Almost 30 years ago, when he was in the Jam, Paul Weller described his influences as the Sex Pistols and Motown. The Jam ended in 1982, and the Sex Pistols are gone from his music. But Motown’s still there — a generalized, rock Motown, Anglicized through the Who and Traffic and the Northern soul nightclub culture of the ’70s and ’80s.

A famous Motown beat, with the snare on all four quarter notes, anchors a lot of Mr. Weller’s songs. It’s an aggressive, energizing, crowding beat, one that leaves you no room — it wants your time and cooperation — and it kept surfacing at his show at the Nokia Theater on Wednesday.

In England Mr. Weller is nearly a national hero, and his records enter the pop charts. Here he’s for Anglophiles, more or less, and his audience has never left him.

You might think he’d be lukewarm to Americans in person: we are a sure but limited concern. Instead he was manic, shuttling around the stage to change guitars, spit, mop his head or take a few pulls on a cigarette, which he repeatedly threw on the floor before his sung verses and snatched up again during someone else’s solo.

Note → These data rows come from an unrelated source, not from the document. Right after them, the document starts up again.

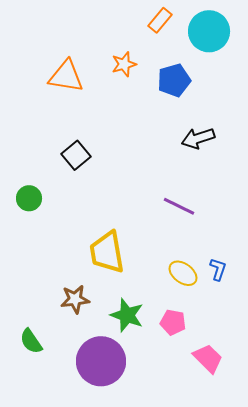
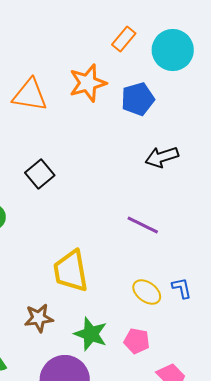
orange star: (124, 64) -> (88, 83), size x1.5
blue L-shape: (218, 269) -> (182, 288), turned -30

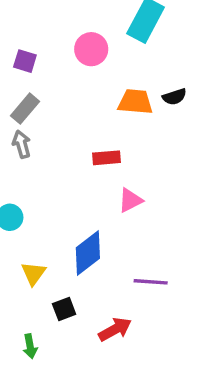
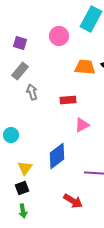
gray arrow: (22, 144) -> (32, 92), moved
black square: (64, 309) -> (22, 188), moved
red arrow: (115, 329) -> (73, 201), turned 60

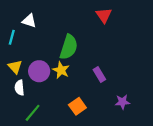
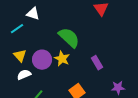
cyan line: (12, 37) -> (17, 29), turned 40
green semicircle: (69, 47) -> (69, 38), turned -65
white semicircle: (19, 88) -> (24, 75), turned 72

His energy on Wednesday, the concision of his band and his strong, exact guitar playing helped make up for the fact that a lot of the songs in the set — many of the best he has written since the early ’90s — carried creaky rock clich├ęs, comforting and authentic ’60s chord changes or grooves or song structures. They sounded, to use that withering phrase, well crafted.

Mr. Weller’s new record, “22 Dreams” (Yep Roc), breaks his pattern, at one level casting around into folk and jazz and experimental electronic music — all modeled on ’60s precedents — and at another pushing into electric-guitar feedback and slower, deeper rock grooves. The show included the album’s new single, “Echoes Round the Sun,” leaking with guitar noise, and its title track, which uncomfortably echoes the Electric Prunes’ “I Had Too Much to Dream (Last Night).” But it didn’t go off into the trancelike or weird new stuff, the putative tributes to Pentangle and Alice Coltrane and the abstract improvising collective AMM.

And that’s really too bad, because this was an audience so loyal it deserved to be tested. By the time Mr. Weller finally got around to his Jam hits, in two encores — “That’s Entertainment” and “The Eton Rifles,” with Kelly Jones of Stereophonics joining the band on guitar and vocals — nearly the whole theater sang along lustily. Mr. Weller is an expert rock star: rather than bathe in self-congratulation, he gave the audience a stiff nod.